The nexus here is Islam-Royalty-Malay Rights which is a completely unchallengable platform, enabling agendas to be carried out that are not even trusted to the political parties of the country. This is the core of the deep Islamic state within Malaysia. A massive group of civil servants is loyal to this philosophy rather than flag and modern nationhood. This is an almost unmovable barrier to any sense of secularism.
This deep Islamic state is ever increasing its powers, aided by the previous deeply corrupt government headed by Prime Minister Najib Razak, who saw in embrace of religion a bulwark against a secular insurgency spearheaded by the opposition. It worked for a long time.
Imams in mosques have long been forbidden to present their own speeches for Friday prayers as they are forced to read state prepared texts. JAKIM stopped non-Muslims using the Arabic word ‘Allah’ in 2007. JAKIM treats the LGBT community as deviant. The deep state prevented the federal government ratifying the ICERD treaty on anti-discrimination. JAIS acted against a forum on Malay women’s rights to not wear the hijab. Now JAKIM is opening a new special unit to investigate insults to Islam.

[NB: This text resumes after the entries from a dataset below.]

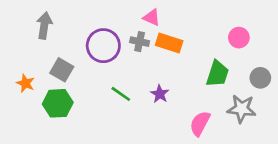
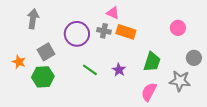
gray square: (62, 70) -> (46, 52), turned 30
green trapezoid: (217, 74) -> (152, 62), moved

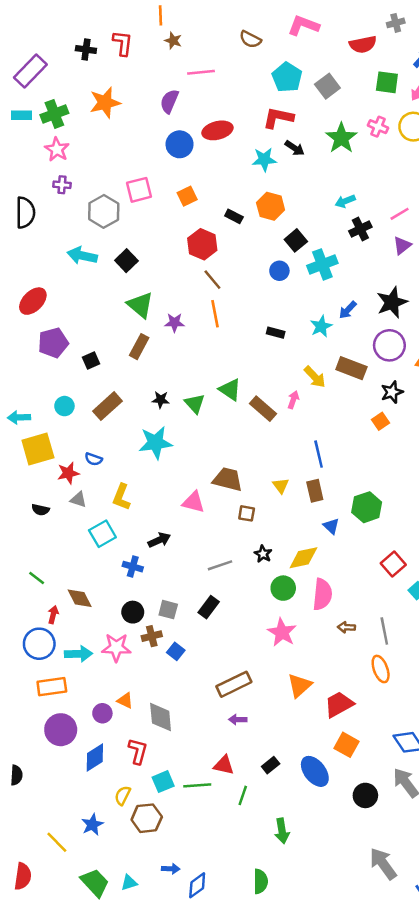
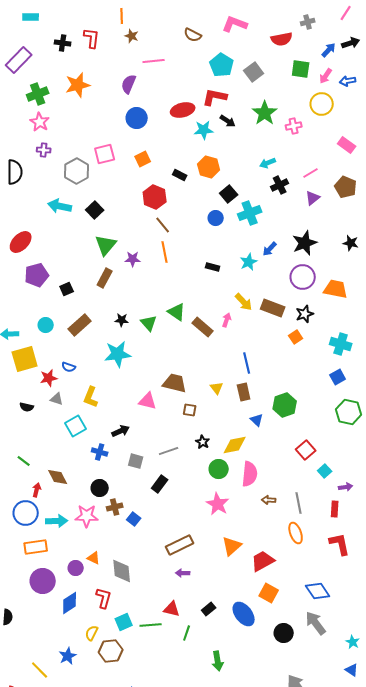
cyan rectangle: (21, 115) -> (31, 17), moved
pink cross: (378, 127) -> (294, 126), moved, turned -35
red ellipse: (217, 130) -> (183, 110), moved
green triangle: (140, 305) -> (106, 245), turned 30
brown rectangle: (351, 368) -> (273, 308), moved
gray square: (168, 610) -> (136, 461), moved

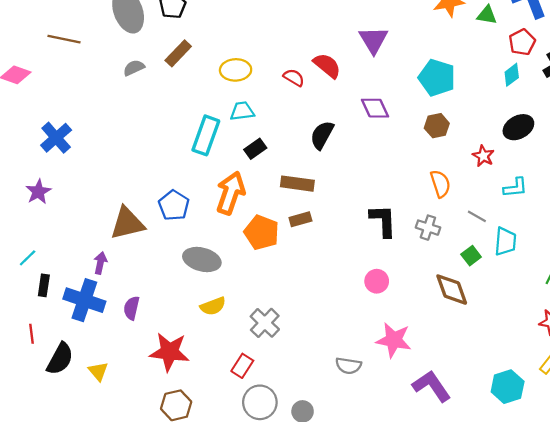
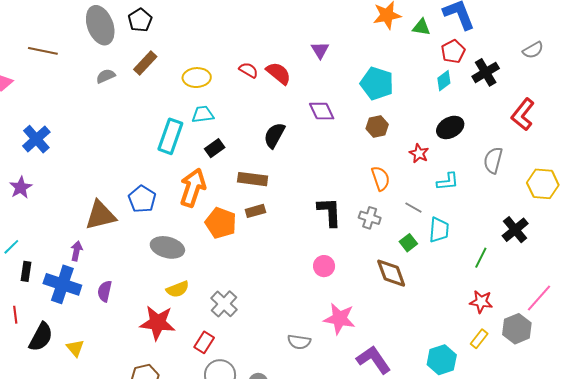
purple triangle: (373, 40) -> (320, 50), size x0.7
red semicircle: (294, 78) -> (249, 70), moved
red star: (169, 352) -> (158, 323), moved

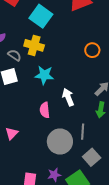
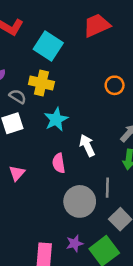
cyan star: (44, 75) -> (56, 119), turned -30
pink triangle: (12, 133) -> (17, 173), moved

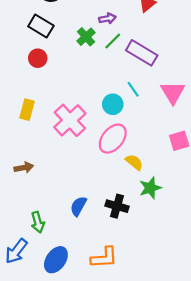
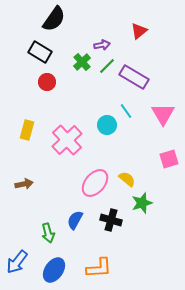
red circle: (38, 58) -> (47, 82), moved
pink ellipse: (113, 139) -> (95, 183), moved
green arrow: (38, 222) -> (48, 233), moved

The disappearance of Pastor Raymond Koh in 2017 was found by the Malaysian Human Rights Group Suhakam to have been undertaken by the state. The further disappearances of Pastor Joshua Hilmy and his wife Ruth, converts away from Islam, and that of Amri Che Mat, a Muslim activist abducted by masked men in SUVs in Perlis, remain unexplained. Mahathir remains publicly unperturbed.
This Islamic state has turned Islam into an authoritarian and totalitarian tool for control of peoples’ daily lives. Malaysia has become a pseudo-theocracy where anyone with opposing views will be pursued and prosecuted. Anybody giving a talk on Islam requires a permit.
Soon after the Pakatan Harapan victory last year, calls by a group of eminent Malays known as the G25 were made to the Conference of Rulers to review the functions of JAKIM. This was resisted. Mahathir announced in July 2018 that there would be an inquiry into the functions of JAKIM and was attacked by the Malay Rights group Pemantau Malaysia Baru, led by Lokman Noor Adam. Until now there is no sign of any report.
When Pakatan Harapan first came into office, Mujahid Yusof Rawa, the minister responsible for Islamic affairs, tried to reel in JAKIM’s enforcement activities, but after criticisms have backed off. Islam mixed with politics and the philosophy of Ketuanan Melayu (Malay supremacy) has brought many skewed discussions about Islam.
This has inhibited national debate about important Islamic issues. Issues relating to ethics, social justice, equity, corruption, the alleviation of poverty, education, and racial tolerance from any Islamic perspective are glossed over in favor of more trivial issues that hold the Malaysian narrative captive today.
Within this framework there is little real debate regarding social, spiritual, and the economic evolution of what Malaysia should be. The paradox is that there is actually little Islamic influence upon policy and decision-making within administrative government. The agenda and tight grip on bureaucracy and the executive are too hard to undo. Both Anwar and Mahathir helped to create this deep Islamic state. When they are both gone, this is the legacy the people of Malaysia will be left with.